Benzeri konuyu 2020 yılında da yazdım.

Yazdım yazmasına da; yazılarımı okuduklarını bildiklerimi bile etkileyemedim.

Görüyor ve izliyorum; aynı duyarsızlık, aynı vurdumduymazlıkla sözüm ona kedileri besliyorlar(!), köpeklerini gezdiriyorlar.

… …

Konuya girmeden önce, peşin peşin söyleyeyim de yanlış anlaşılmayayım.

“Hayvan severlik konusunda”; benim diyen hayvan sever, su dökemez elime.

Çocukluk ve gençlik yıllarımda annemi; evlendiğim ilk günden bu yana da eşimi çıldırtma pahasına beslediğim hayvanları, tek tek şuraya yazsam, şaşar kalırsınız; (hem de) evimde…
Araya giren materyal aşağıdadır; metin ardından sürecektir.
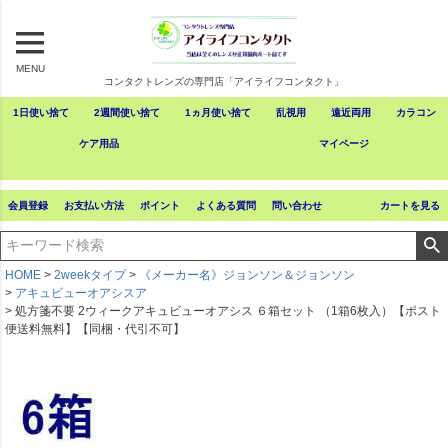
MENU
コンタクトレンズの専門店「アイライフコンタクト」
1日使い捨て
2週間使い捨て
1ヵ月使い捨て
乱視用
遠近両用
カラコン
ケア用品
マイページ
会員登録
お支払い方法
ポイント
よくある質問
問い合わせ
カートを見る
HOME
2weekタイプ
《メーカー名》ジョンソン＆ジョンソン
アキュビューオアシスア
処方箋不要 2ウィークアキュビューオアシス ６箱セット （1箱6枚入）【ポスト
便送料無料】【同梱・代引不可】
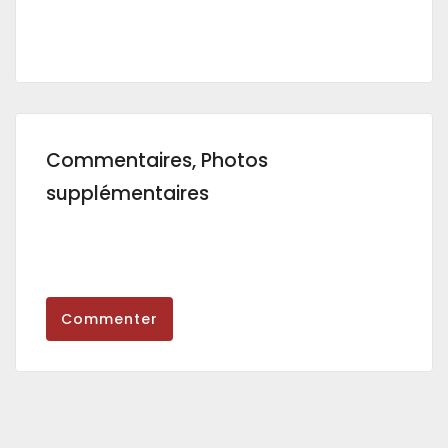
Commentaires, Photos
supplémentaires
Commenter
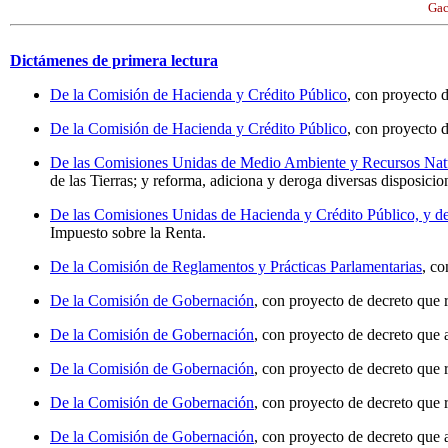
Gac
Dictámenes de primera lectura
De la Comisión de Hacienda y Crédito Público
, con proyecto 
De la Comisión de Hacienda y Crédito Público
, con proyecto d
De las Comisiones Unidas de Medio Ambiente y Recursos Natur
de las Tierras; y reforma, adiciona y deroga diversas disposicio
De las Comisiones Unidas de Hacienda y Crédito Público, y 
Impuesto sobre la Renta.
De la Comisión de Reglamentos y Prácticas Parlamentarias
, c
De la Comisión de Gobernación
, con proyecto de decreto que 
De la Comisión de Gobernación
, con proyecto de decreto que 
De la Comisión de Gobernación
, con proyecto de decreto que 
De la Comisión de Gobernación
, con proyecto de decreto que 
De la Comisión de Gobernación
, con proyecto de decreto que 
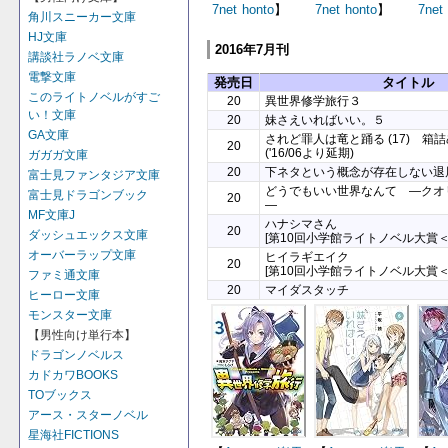
7net
honto
】
7net
honto
】
7net
角川スニーカー文庫
HJ文庫
2016年7月刊
講談社ラノベ文庫
電撃文庫
発売日
タイトル
このライトノベルがすご
20
異世界修学旅行３
い！文庫
20
妹さえいればいい。５
GA文庫
されど罪人は竜と踊る (17) 箱
20
('16/06より延期)
ガガガ文庫
20
下ネタという概念が存在しない退屈
富士見ファンタジア文庫
どうでもいい世界なんて ―クオ
富士見ドラゴンブック
20
―
MF文庫J
ハナシマさん
20
ダッシュエックス文庫
[第10回小学館ライトノベル大賞
オーバーラップ文庫
ヒイラギエイク
20
[第10回小学館ライトノベル大賞＜
ファミ通文庫
20
マイダスタッチ
ヒーロー文庫
モンスター文庫
【男性向け単行本】
ドラゴンノベルス
カドカワBOOKS
TOブックス
アース・スターノベル
星海社FICTIONS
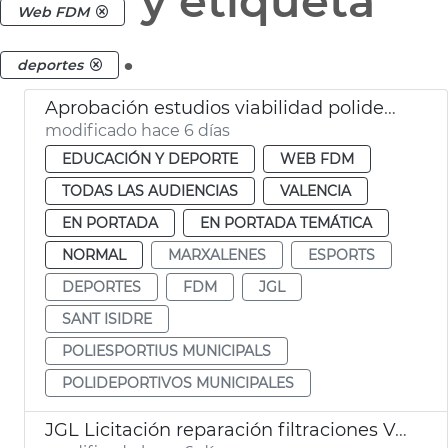
y etiqueta
Web FDM
.
deportes
Aprobación estudios viabilidad polideportivos San Isidro Marxalenes
modificado hace 6 días
EDUCACIÓN Y DEPORTE
WEB FDM
TODAS LAS AUDIENCIAS
VALENCIA
EN PORTADA
EN PORTADA TEMÁTICA
NORMAL
MARXALENES
ESPORTS
DEPORTES
FDM
JGL
SANT ISIDRE
POLIESPORTIUS MUNICIPALS
POLIDEPORTIVOS MUNICIPALES
JGL Licitación reparación filtraciones Velódromo València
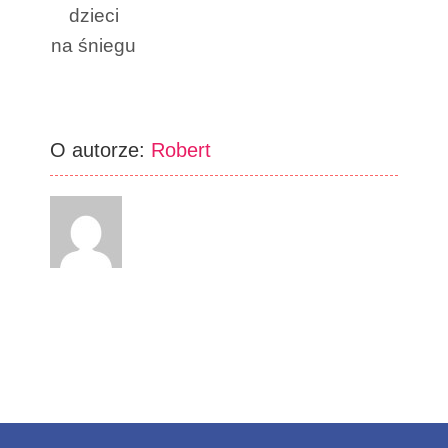
dzieci
na śniegu
O autorze:
Robert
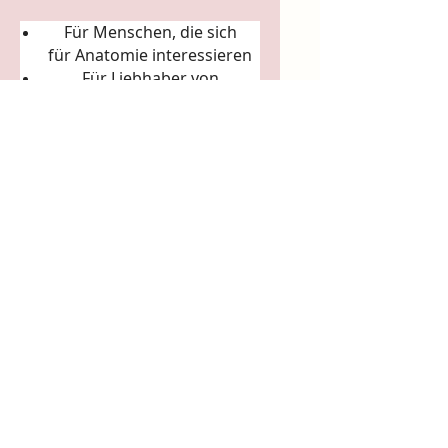
Für Menschen, die sich
für
Anatomie
interessieren
Für Liebhaber von
Körperkunst &
Naturillustration
Für Sammler:innen
ausgefallener Künstler-
Tassen
Für Achtsamkeitsrituale
(Morgenkaffee, Teerituale)
5. Arbeits- & Kreativräume
In Ateliers, Studios, Co-
Working-Spaces
Für Yoga- und Pilatesstudios
Für Massageräume und
Bodywork-Praxen
Für spirituelle Praxen &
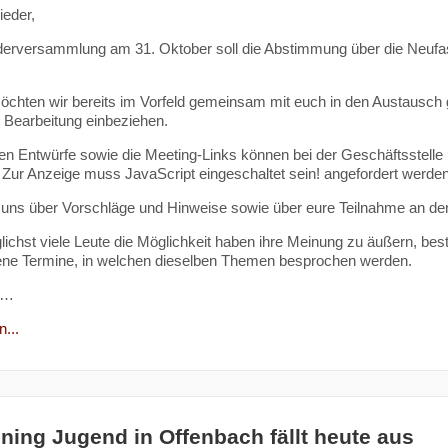
ieder,
iederversammlung am 31. Oktober soll die Abstimmung über die Neu
chten wir bereits im Vorfeld gemeinsam mit euch in den Austausch
e Bearbeitung einbeziehen.
len Entwürfe sowie die Meeting-Links können bei der Geschäftsstelle
 Zur Anzeige muss JavaScript eingeschaltet sein!
angefordert werden
 uns über Vorschläge und Hinweise sowie über eure Teilnahme an de
ichst viele Leute die Möglichkeit haben ihre Meinung zu äußern, best
ene Termine, in welchen dieselben Themen besprochen werden.
h…
...
ining Jugend in Offenbach fällt heute aus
Kedi, köpek, tavşan, maymun, sincap gibi oylumlu hayvanlardan tutun, kanatlı hayvan türlerine kadar (evde beslen(e)meyecek) nice hayvan türleri geldi geçti elimden ve de evimden…
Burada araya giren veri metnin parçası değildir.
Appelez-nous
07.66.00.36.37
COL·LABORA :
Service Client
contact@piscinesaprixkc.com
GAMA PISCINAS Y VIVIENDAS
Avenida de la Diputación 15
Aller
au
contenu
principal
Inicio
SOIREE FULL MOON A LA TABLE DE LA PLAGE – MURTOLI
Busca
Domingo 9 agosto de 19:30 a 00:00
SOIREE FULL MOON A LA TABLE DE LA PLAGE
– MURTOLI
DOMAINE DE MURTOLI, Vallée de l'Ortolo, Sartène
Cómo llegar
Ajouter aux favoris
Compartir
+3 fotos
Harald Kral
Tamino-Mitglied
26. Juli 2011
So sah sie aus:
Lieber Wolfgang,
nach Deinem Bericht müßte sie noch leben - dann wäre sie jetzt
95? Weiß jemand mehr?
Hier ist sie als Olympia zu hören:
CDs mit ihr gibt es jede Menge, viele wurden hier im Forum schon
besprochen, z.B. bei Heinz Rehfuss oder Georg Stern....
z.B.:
Su hayvanlarının her türünü besledim.

Istakoz (kerevit) besledim, yengeç besledim.

Bukalemun besledim. Şahin besledim… Papağan besledim.... Keklik besledim… Saksağan besledim… (Daha muhabbet kuşlarını, kanarya ve sakaları saymıyorum…)

!!??..

Horoz besledim evimde, horoz…

Civcivken aldığım bir horozum vardı, bizimle birlikte oturur, televizyon izlerdi. Televizyonu kapattığımız zaman sinirlenir, kanat çırpmaya başlar; açtığımız zaman sakinleşir, izlemeye devam ederdi. Bir kutusu vardı, hiç çıkmazdı o kutudan.

Böylesine çılgın, böylesine deli bir hayvan severimdir.

Ancak son yıllarda (çok sık seyahat etme durumunda olduğumdan) şimdi oturduğum apartmanın bahçesine yaptığım havuzda balık besliyorum.

Neyse…

Konuyu, kedi, köpek besleyenlere; köpeklerini cadde, sokak ve parklarda gezdirirken, kakalarını oraya buraya yaptırtıp, o kakayı sorumsuzca orada bırakanlara getirmek için yaptım bu girişi

* * *

Hayvan severlik, insancıl bir duygudur.

Hayvan beslemek de herkesin en doğal hakkıdır.

Hakkı olmasına hakkıdır da; başkalarını rahatsız etmemek kaydıyla bu “hakkı kullanmak”, hakkıdır.

… …

Yukarıdaki resmi incelediniz mi?

O bir prenses.

İsveç Kraliyet Ailesine mensup.

Gördünüz işte; o prenses, elinde poşetle köpek gezdiriyor. Köpeği kakasını yaptığı zaman da o kakayı yerde bırakmıyor. Eğiliyor, elindeki poşetle o kakayı yerden alıp, çöpe atıyor.

Böyle bir şeydir işte uygar olmak.

Budur işte kültür.

Budur işte adamlık, beyefendilik, hanımefendilik…

… …

İzmirli de köpeğini, elinde poşetle gezdiriyor.

Eşimin ailesi İzmir-Göztepe’de oturuyor. Oturdukları evin önünde büyükçe bir park var.

İzliyorum; gün içinde, o parkta, onlarca köpek sahibi, hepsinin elinde birer poşet; köpeklerini gezdiriyor.

Köpek, kakasını yapar yapmaz ellerindeki poşetle kepçeleyip, o kakayı yerden alıp, çöpe atıyorlar.

İmreniyor insan.

“Bu nasıl bir kültür ki, İzmirlilerin tümünü sarıp sarmalamış” dedirtiyor insana.

İzmirlilerin tümünü sarıp sarmalayan bu kültür, kıskandırıyor insanı.

Niye benim yaşadığım kentin insanı, bu duyarlılığı göstermiyor diye de üzülüyor insan.

(Alanya’da) Evimin önündeki yeşil alandan geçip, denize gideceğim, köpek kakalarına basmamak için hoplaya, zıplaya bir hal oluyorum.

… …

Bir başka konuda sözüm ona kedi besleyenler.

Evde artan yemekler (kedi yer ya da yemez demeden) gelişi güzel sağa sola serpiliyor.

Kediler, o atıkların ya birazını yiyor ya da hiç yemiyor. O atıklar yerlerde sürünüyor, hoş olmayan bir görüntü sergiliyor.

O ki, o atığı yere döküyorsun, o zaman izleyecek; yenmeyen o atığı ve de sözde o yemek kabını ortada bırakmayacak, gelip temizleyeceksin.

Temizlemiyorsan, o atıkları gelişi güzel ortalığa saçmayacaksın.

Böyle bir ortama “sebebiyet verme özgürlüğümüz” olabilir mi?

Hakkımız var mı buna?

Lütfen enine boyuna düşünelim bu konuyu.